The Reading Room Project currently being developed for Gosford CBD, will be predicated on changing ways of thinking about space, place and art in public. The following post adds to the discussions already held, and to the references on an earlier posting ‘Space and Place’.
Public Space illustration.
In current intellectual inquiry, all of these terms, “space”, “place” and “the public”, are contested. Which indicates that changing circumstances are calling into question the assumptions upon which we have been relying.
For example when we make an art incursion into a public space we must firstly have an idea of what “space” is, and if there are new ways of thinking about the concept. As Charlotte Bydler says of public art in relation to the ‘Out of Site Symposium’, “its main aim should …. be to problematise society, culture or art itself”, and by extension engage different conceptions of social space and time.
And when we speak of the public (as in public art), which public do we mean, and what does it signify that there is no longer a singular public identity?
We now have a dog’s breakfast of outpourings about Australian Values and identity politics. Clearly society and culture are already “problematised”.
Perhaps art in the last hundred years has always been made, at least to some degree, for an imaginary public or audience.
We are accustomed to thinking of public spaces geometrically, as architectural, rather than existing as social and democratic potentials i.e. static rather than dynamic. Their function follows their ‘understood’ form, as undifferentiated multi functional no-mans’ lands between structures demarking Property. They are designed and decorated, and their meaning is inscribed by planners, which means they are fixed, not fluid, and they service adjacent interests.
Felix Stalder, in discussing an art project , BlackBenzRace , presents an interesting model of a conception of space found in the writings of Manuel Castells. He writes, “At this stage, the project makes a series of tentative proposals about how to deal with the transformation of (public) space, artistically and theoretically, which is being fragmented and reintegrated under our very feet.”
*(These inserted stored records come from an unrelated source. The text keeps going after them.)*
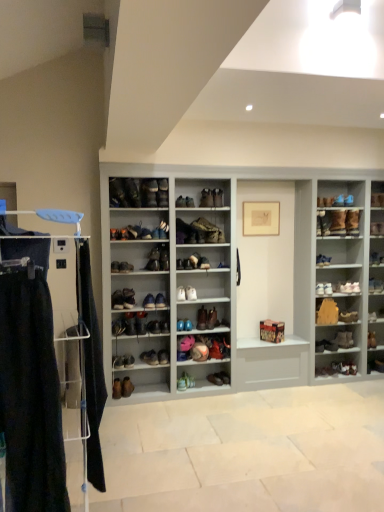 Question: Based on their sizes in the image, would you say leather shoe at center, the 19th shoe when ordered from right to left, is bigger or smaller than shiny leather sneaker at center, which is the 21th shoe in right-to-left order?

Choices:
 (A) small
 (B) big

Answer: (A)

Question: Is leather shoe at center, the 7th shoe from the left, in front of or behind shiny leather sneaker at center, which appears as the fifth shoe when viewed from the left, in the image?

Choices:
 (A) front
 (B) behind

Answer: (B)

Question: Estimate the real-world distances between objects in this image. Which object is closer to the brown suede shoe at lower right, the 22th shoe in the left-to-right sequence?

Choices:
 (A) shiny brown shoe at lower right, arranged as the first shoe when viewed from the right
 (B) leather boot at center, the 8th shoe when ordered from right to left
 (C) matte brown shoe at center, which ranks as the 1th shoe in left-to-right order
 (D) shiny leather sneaker at center, which is the 21th shoe in right-to-left order
 (E) leather shoe at center, which is the 24th shoe from right to left

Answer: (A)

Question: Which of these objects is positioned closest to the white leather shoe at upper right, marked as the second shoe in a right-to-left arrangement?

Choices:
 (A) matte brown shoe at center, the 13th shoe viewed from the left
 (B) leather boot at center, the 8th shoe when ordered from right to left
 (C) matte brown shoe at center, which is the third footwear from bottom to top
 (D) leather boot at center, acting as the 17th shoe starting from the left
 (E) leather shoe at center, the 7th shoe from the left

Answer: (D) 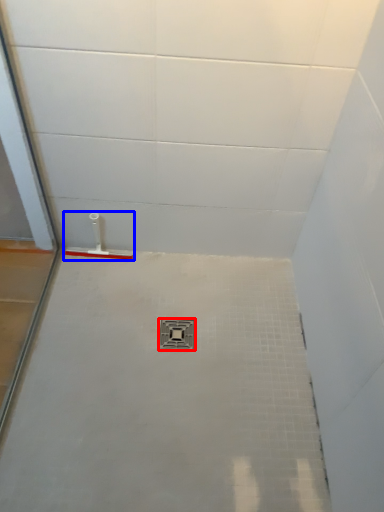 Question: Among these objects, which one is farthest to the camera, plumbing fixture (highlighted by a red box) or shower (highlighted by a blue box)?

Choices:
 (A) plumbing fixture
 (B) shower

Answer: (B) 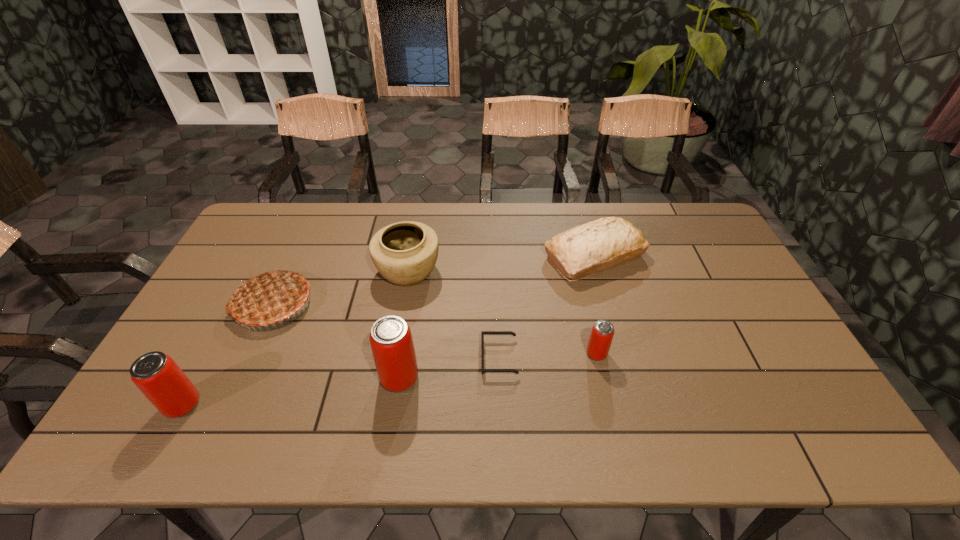 Find the location of a particular element. The height and width of the screenshot is (540, 960). vacant area situated 0.170m on the back of the rightmost beer can is located at coordinates (584, 299).

The image size is (960, 540). I want to click on free location located 0.210m on the left of the bread, so click(479, 256).

Locate an element on the screen. blank space located 0.400m on the front-facing side of the fifth object from left to right is located at coordinates (329, 357).

Image resolution: width=960 pixels, height=540 pixels. I want to click on free spot located on the front-facing side of the fifth object from left to right, so [x=428, y=357].

Identify the location of free space located 0.080m on the front-facing side of the fifth object from left to right. This screenshot has width=960, height=540. (451, 357).

At what (x,y) coordinates should I click in order to perform the action: click on vacant position located 0.120m on the front of the pottery. Please return your answer as a coordinate pair (x, y). The height and width of the screenshot is (540, 960). Looking at the image, I should click on (398, 325).

The image size is (960, 540). Find the location of `vacant space situated on the back of the pie`. vacant space situated on the back of the pie is located at coordinates (311, 222).

At what (x,y) coordinates should I click in order to perform the action: click on object located at the far edge. Please return your answer as a coordinate pair (x, y). Looking at the image, I should click on (582, 251).

Identify the location of sunglasses that is at the near edge. (483, 333).

The height and width of the screenshot is (540, 960). Identify the location of beer can that is at the left edge. (157, 376).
“Traditionally, public space is thought as something entirely local….
BBR rests on the assumption that this notion of public space is being challenged by a new type of space that must be conceptualized quite differently. Rather than being local, contiguous and based on mass media, this new space is translocal, distributed, and based on what the sociologist Manuel Castells calls “the space of flows”
The space of flows is best thought of as a myriad of translocal networks, held together by continuous circulation of people, materials and bits, each characterized by a particular make-up of resources, and developing, over time, a unique culture that defines the boundaries of that space. The key element about the space of flows “which justifies to speak of it as a unique space despite its constitutive fragmentation” is that it enables us to connect distributed entities as if they were in one place, thus fundamentally affecting social geography.
Space of Flows illustration:
From the point of view of physical urban spaces, the impact of the emergence of the space of flows is that of a deepening fragmentation. Physical proximity plays less and less a role in bringing together different entities that co-exist within one locality. Put somewhat schematically, the easier it is to create real-time interaction across distances, the less important is the fact that local co-presence enables real-time interaction as well. From within the networks, on the other hand, people and things that are geographically distant become quasi-locally present for real-time interaction. Thus, we have two interlocking movements, one is fragmentation (on the ground), the other is integration (through flows) of social processes, and the particular cultures through which they are created.
Just as Felix Stalder represents some of these ideas through BBR, so we will try to explore some re-conceptualizations of public space and time in RRP.
The ideas, sometimes complex, that give rise to art are often most effectively communicated through the art itself.